Editorial: The flight from San Francisco


EDITORIAL There is no simple free-market solution to gentrification and displacement. There's no way a crowded city like San Francisco can simply rely on the forces of supply and demand to protect vulnerable populations. And there's no way the city's flawed housing policy can prevent the loss of thousands of San Franciscans — particularly young, creative people who help keep a city lively — from fleeing to a town where they can actually afford the rent.

Richard Florida, the famous social and economic theorist who coined the term "creative class" argues that artists and writers and geeks and musicians are the forces that drive modern economies. His pioneering 2002 essay in the Washington Monthly was titled "Why cities without gays and rock bands are losing the economic development race."

Florida's something of an elitist and he ignores the contributions that tens of thousands of others (including retired people, union members and nonprofit workers) make a community. He idolizes tech culture and often ignores issues like class and race.

But he's got a point: Nobody who's doing anything cool wants to live in a city where everyone is rich and everything is clean and boring. And that's the danger San Francisco faces.

Just go over to Oakland for a few days and talk to all the people who were once part of this city's cultural scene. They'll tell you what anyone with any sense knows: You don't attract creative people to a city by giving out tax breaks for corporations and building fancy office space. The rock bands that Florida talks about aren't going to stay in a city because it has high-end jobs for people with advanced degrees. Artists need a place where they can afford the rent.

San Francisco is still a great urban center, by any possible standard, and has all the qualities of diversity, openness, energy, politics and fun that have made generations of immigrants from all over the world want to make it their home. But at a certain point, housing becomes more important than all of the other development issues that local government can address.

Take Andy Duvall, a musician we interviewed who was part of San Francisco for 15 years before he was literally priced out of town. For half of what he was paying in the Mission, Duvall has more than twice the space in Oakland — and the situation is just getting worse.

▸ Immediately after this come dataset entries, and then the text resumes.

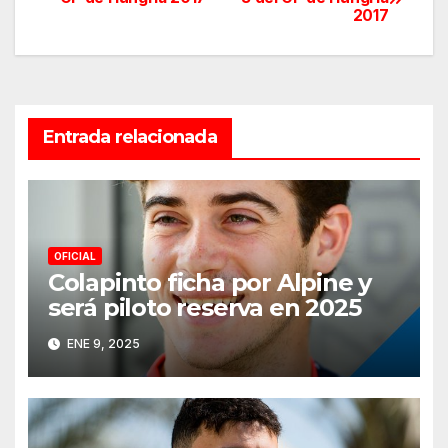
2017
de
entradas
Entrada relacionada
OFICIAL
Colapinto ficha por Alpine y
será piloto reserva en 2025
ENE 9, 2025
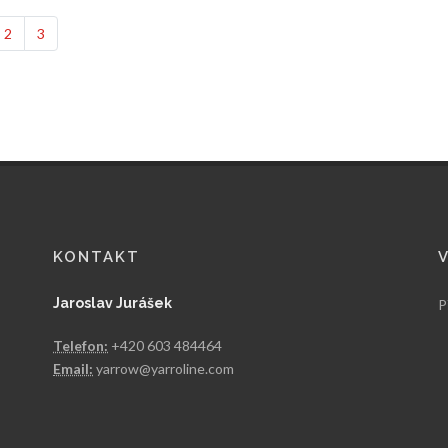
2
3
KONTAKT
Jaroslav Jurášek
P
Telefon:
+420 603 484464
Email:
yarrow@yarroline.com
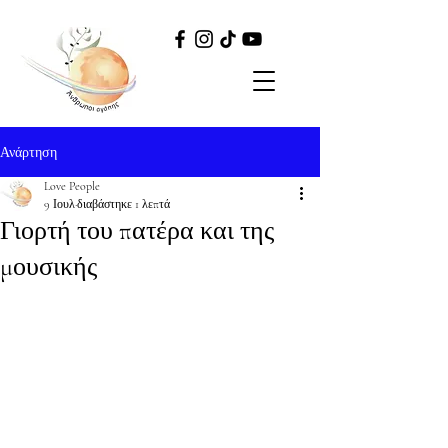
Ανάρτηση
Love People
9 Ιουλ
διαβάστηκε 1 λεπτά
Γιορτή του πατέρα και της
μουσικής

While most of the country is still mired in a deep housing slump (and parts of San Francisco are facing a foreclosure crisis), rents in this town are soaring, beyond the affordability of almost anyone who currently lives here. According to the city's own statistics, only about 10 percent of San Franciscans can afford the rent on a median market-rate apartment. That means if they're evicted or lose their homes, they have to leave town.

The supervisors held a hearing April 9 on affordable housing, and the message was profound: "Affordable housing preserves the neighborhood in more ways than one; residents are the foundation on which the economy is built. From any angle, if we can't afford to live here, there is no city," observed Val Sinckler, a Western Addition resident.

But while the mayor is working to attract companies that will pay high-end salaries to people who can afford to pay far more rent than the average San Franciscan, he's a long way from coming up with the money to even begin to mitigate the problem.

An effective policy to preserve San Francisco requires strict regulation (to prevent evictions and displacement), a mandate that commercial developers build housing for their workforce and that residential developers meet the needs of low- and moderate-income residents — and a large investment of public money in affordable housing. If Lee isn't willing to talk serious about those three crucial elements, then he's presiding over the decline of one of the world's coolest cities.




How the SFBG can write this editorial AND oppose pretty much every single new housing development in SF is pretty beyond me.

It really indicates a profound lack of understanding on the big picture. If you artificially constrict housing production, you directly effect the flight of all those precious cool people.

Posted by Mirrorman on Apr. 10, 2012 @ 1:24 pm

Who pray tell is going to pay for the subsidized housing you so desperately desire if the city doesn't attract the rich and successful? The "creative people" you hope to attract are attracted to SF not just for the good weather, and scenic vistas, but because there is a monied class that can afford them the ability to explore their artistic impulses. That may mean they can sell their art/music/whatever or it may mean that non-skilled service jobs are relatively abundant to allow them the freedom to pursue their calling.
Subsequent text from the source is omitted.